WORK REQUIRED:
Repeat the lines of the material below exactly, beginning at the one with "Registration Section" and stopping after the last.
(RECORDED DATA)
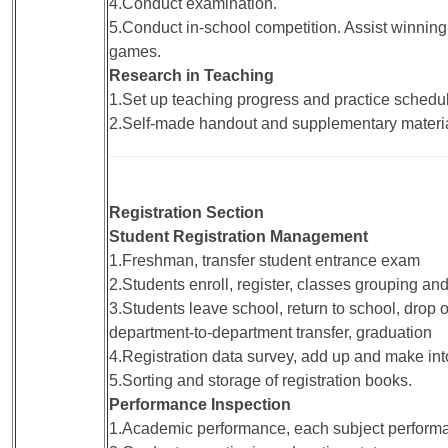
4.Conduct examination.
5.Conduct in-school competition. Assist winning
games.
Research in Teaching
1.Set up teaching progress and practice schedul
2.Self-made handout and supplementary materia
Registration Section
Student Registration Management
1.Freshman, transfer student entrance exam
2.Students enroll, register, classes grouping an
3.Students leave school, return to school, drop o
department-to-department transfer, graduation
4.Registration data survey, add up and make into
5.Sorting and storage of registration books.
Performance Inspection
1.Academic performance, each subject performa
(End RECORDED DATA)
EXERCISE ANSWER:
Registration Section
Student Registration Management
1.Freshman, transfer student entrance exam
2.Students enroll, register, classes grouping an
3.Students leave school, return to school, drop o
department-to-department transfer, graduation
4.Registration data survey, add up and make into
5.Sorting and storage of registration books.
Performance Inspection
1.Academic performance, each subject performa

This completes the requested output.